Begitulah dipahani setiap lafal khas dalam al-Qur’an selama tidak ada
dalil yang memalingkannya.
- KESIMPULAN
Dari pembahasan di atas, dapat diambil beberapa kesimpulan sebagai berikut,
1. ‘Amr
adalah Suatu tuntutan (perintah) untuk melakukan sesuatu dari pihak
yang lebih tinggi kedudukannya kepada pihak yang lebih rendah
kedudukannya.
2. Nahi
adalah Larangan melakukan suatu perbuatam dari pihak yang lebih tinggi
kedudukannya kepada yang lebih rendah tingkatannya dengan kalimat yang
menunjukkan atas hal itu.
3. Takhyir
dapat diartika, bahwa syari’ (Allah dan Rosul-Nya) memberi pilihab pada
hamba-Nya antara melakukan atau tidak melakukan suatu perbuatan. Dan
hukum takhyir adalah halal atau mubah.
4. Lafal
al-’aam adalah lafal yang menunjukkan pengertian umum yang mencakup
satuan-satuan (afrad) yang ada dalam lafal itu tanpa pembatasan jumlah.
5. Takhsis juga diartikan, mengeluarkan sebagian satuan-satuan yang masuk dalam lafal ‘aam.
6. Lafal ‘aam setelah ditakhsiskan masih menjadi hujjah (pegangan) bagi satuan-satuan yang terkandung di dalamnya.
7. Khas adalah lafal yang mengandung satu pengertian secara tunggal atau beberapa pengertian yang terbatas.
- PENUTUP
Alhamdulillah kami panjatkan kepada Allah, yang telah memberikan rahmat-Nya sehingga kami dapat menyelesaikan makalah
ini sesuai waktu yang telah ditentukan. Harapan kami semoga makalah ini
dapat bermanfaat bagi kami sendiri dan para pembaca sekalian. Kami
mohon maaf atas segala kekurangan-kekurangan dalam penulisan materi yang
disuguhkan dalam makalah ini.

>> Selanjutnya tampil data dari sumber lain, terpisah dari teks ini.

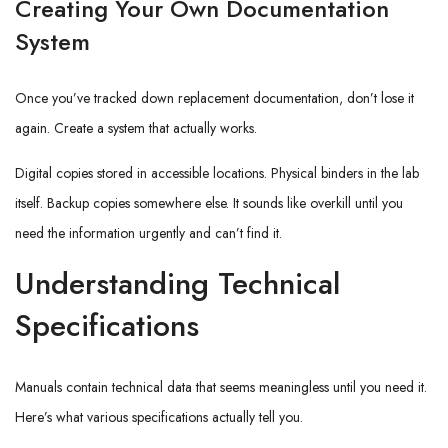
Creating Your Own Documentation
System
Once you’ve tracked down replacement documentation, don’t lose it
again. Create a system that actually works.
Digital copies stored in accessible locations. Physical binders in the lab
itself. Backup copies somewhere else. It sounds like overkill until you
need the information urgently and can’t find it.
Understanding Technical
Specifications
Manuals contain technical data that seems meaningless until you need it.
Here’s what various specifications actually tell you.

Kririk dan saran yang membangun
senantiasa kami harapkan guna instropeksi dalam penyempurnaan penulisan
makalah ini. Terakhir kami sampaikan terima kasih.
DAFTAR PUSTAKA
Effendi, Satria dan M. zein, Ushul Fiqh. Jakarta: Kencana. 2005
Khallaf, Abdul Wahhab, Ilmu Ushul Fiqh.
http://gontor2007.blogspot.com/2010/04/am-dan-khos-beserta-permasalahannya.html
[1] Satria Effendi. Ushul Fiqh, (Jakarta: Kencana, 2005). hlm. 178-179.
[4] Quraisy Syihab, Ushul Fiqh II, hlm. 33.
[5] Ibid, hlm. 33
[6] Ibid, hlm. 40
[7] Ibid, hlm. 40
[8] Abdul Wahhab Khallaf, Ilmu Ushul Fiqh, terj. Faiz el Muttaqin, (Jakarta: Pustaka Amani, 2003). hlm. 289.
[9] Op.cit, hlm. 193.
[10] Ibid, hlm. 195.
[11] http://gontor2007.blogspot.com/2010/04/am-dan-khos-beserta-permasalahannya.html
[12] Op.cit, hlm. 199.
[13] Mukhassis adalah dalil yang menjadi dasar pegangan untuk mengeluarkan sebagian satuan-satuan yang masuk dalam lafal ’aam.